Week 7 Flashcards
Forms of ‘magic’ in Old English times and explain them
- Amulets: wearable things
- Love Potions
- Curses: protecting things
- Prognostication: texts to see future
- Charms: many texts containing charms have been found
- Often had negative connotations, and tended to be written down by Christian monks.
Anglo-Saxon Penitentials
Books that list sins and how people could do penance for those, mostly associated with women.
Law codes on magic
Issued by King and his Wittan (his group of wise men) outlaw sorcery and witchcraft.
What is prognostication?
Predicting, foreshadowing, a prophecy about the future based on natural phenomena (weather, position of the moon).
Mediterranean prognostication: first day of the year
Weather for the year is predicted on what day the 1st of January occurred.
Mediterranean prognostication: ‘thunder’
Who or what will die determined by on which day it thunders.
Mediterranean prognostication: sunshine
Future of Lord is based on whether the sun shines on the first or second day of the lord’s birth.
Mediterranean prognostication: dreams
Signify death, misery, lessened welfare up to 250 types of dreams had their own ‘explanation’.
Charms
- Often extensive
- Charms were used for various purposes but mostly medical
- “A charm is a verbal formula performed in rituals designed to protect or heal”.
- The words of the charm may command invisible forces in nature or appeal to divine power.
Sympathetic magic
Cure matches the disease or matches what you want to achieve;
1. Walnuts good for brain
2. Red-beet juice good for blood
3. Testicles good for impotence
Syncretism
Blending of Paganism and Christianity, e.g.

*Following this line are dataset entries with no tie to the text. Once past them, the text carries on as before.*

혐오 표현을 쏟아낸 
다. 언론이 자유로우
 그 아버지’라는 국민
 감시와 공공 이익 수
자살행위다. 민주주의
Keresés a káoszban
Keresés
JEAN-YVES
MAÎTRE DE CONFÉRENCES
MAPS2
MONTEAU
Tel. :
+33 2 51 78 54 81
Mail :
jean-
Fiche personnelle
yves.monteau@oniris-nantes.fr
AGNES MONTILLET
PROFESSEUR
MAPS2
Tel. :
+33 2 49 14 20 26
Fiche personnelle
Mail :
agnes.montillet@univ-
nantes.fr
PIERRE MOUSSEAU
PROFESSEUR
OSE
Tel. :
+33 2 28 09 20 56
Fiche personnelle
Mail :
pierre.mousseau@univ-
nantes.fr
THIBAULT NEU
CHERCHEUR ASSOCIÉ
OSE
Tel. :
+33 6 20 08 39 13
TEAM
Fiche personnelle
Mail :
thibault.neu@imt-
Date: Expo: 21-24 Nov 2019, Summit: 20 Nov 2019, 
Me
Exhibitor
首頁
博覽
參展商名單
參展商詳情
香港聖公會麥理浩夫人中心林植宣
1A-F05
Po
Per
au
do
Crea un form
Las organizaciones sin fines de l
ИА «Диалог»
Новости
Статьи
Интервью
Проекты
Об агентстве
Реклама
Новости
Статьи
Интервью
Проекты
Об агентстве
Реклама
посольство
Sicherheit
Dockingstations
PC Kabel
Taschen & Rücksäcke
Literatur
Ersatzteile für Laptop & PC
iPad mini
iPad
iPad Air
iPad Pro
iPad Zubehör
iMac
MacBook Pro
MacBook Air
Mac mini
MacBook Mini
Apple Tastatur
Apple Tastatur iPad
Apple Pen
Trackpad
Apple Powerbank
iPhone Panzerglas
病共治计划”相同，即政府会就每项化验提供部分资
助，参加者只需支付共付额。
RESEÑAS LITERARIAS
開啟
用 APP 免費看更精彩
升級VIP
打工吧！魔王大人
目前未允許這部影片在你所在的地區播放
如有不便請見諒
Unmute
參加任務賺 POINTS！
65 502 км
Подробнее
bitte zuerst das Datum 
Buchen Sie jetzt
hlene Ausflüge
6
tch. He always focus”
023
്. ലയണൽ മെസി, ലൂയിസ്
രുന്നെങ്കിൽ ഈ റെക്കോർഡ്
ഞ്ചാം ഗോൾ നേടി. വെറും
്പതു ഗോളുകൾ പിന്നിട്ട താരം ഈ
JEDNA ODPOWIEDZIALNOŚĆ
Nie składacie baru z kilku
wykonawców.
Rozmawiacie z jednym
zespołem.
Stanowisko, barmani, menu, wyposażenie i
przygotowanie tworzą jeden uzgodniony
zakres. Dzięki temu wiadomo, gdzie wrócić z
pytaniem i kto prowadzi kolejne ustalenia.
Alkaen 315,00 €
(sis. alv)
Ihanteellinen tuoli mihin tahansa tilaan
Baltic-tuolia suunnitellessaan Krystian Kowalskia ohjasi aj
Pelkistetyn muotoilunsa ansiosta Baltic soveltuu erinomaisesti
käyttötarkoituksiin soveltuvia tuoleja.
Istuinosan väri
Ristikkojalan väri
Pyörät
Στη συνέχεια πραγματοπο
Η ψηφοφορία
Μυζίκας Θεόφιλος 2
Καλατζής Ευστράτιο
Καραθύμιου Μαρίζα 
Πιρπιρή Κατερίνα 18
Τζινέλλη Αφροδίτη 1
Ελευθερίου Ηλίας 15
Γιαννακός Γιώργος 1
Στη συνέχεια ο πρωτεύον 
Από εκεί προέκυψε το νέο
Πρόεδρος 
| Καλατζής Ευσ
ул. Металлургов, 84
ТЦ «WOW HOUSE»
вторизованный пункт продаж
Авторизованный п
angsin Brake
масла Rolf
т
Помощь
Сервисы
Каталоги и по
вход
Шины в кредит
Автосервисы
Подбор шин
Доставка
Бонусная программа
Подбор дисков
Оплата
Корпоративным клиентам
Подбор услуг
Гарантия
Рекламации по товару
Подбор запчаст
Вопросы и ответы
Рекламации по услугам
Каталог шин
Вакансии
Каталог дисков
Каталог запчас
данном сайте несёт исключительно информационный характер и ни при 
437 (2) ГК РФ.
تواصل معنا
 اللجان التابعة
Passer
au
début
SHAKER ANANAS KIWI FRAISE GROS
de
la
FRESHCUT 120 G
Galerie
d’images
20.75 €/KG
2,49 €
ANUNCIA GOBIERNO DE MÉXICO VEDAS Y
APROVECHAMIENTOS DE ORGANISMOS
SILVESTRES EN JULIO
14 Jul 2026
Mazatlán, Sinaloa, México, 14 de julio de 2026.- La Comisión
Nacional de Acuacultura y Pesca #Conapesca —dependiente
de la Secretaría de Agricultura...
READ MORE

Christian elements in Pagan charms.
Medicine in Old English times
Often herbal medicines were used (waste products to get rid of something), or they slapped a lot of leeches onto someone, doing more harm than good.
Is the bad reputation of Old English medicine correct?
Yes, basically. Some of their remedies actually worked well; Placebo effect probably did a lot.
In what kind of manuscripts do we find Anglo-Saxon charms?
Medical and religious
Why are most texts we have in the West Saxon dialect?
Because of King Alfred who started writing stuff down.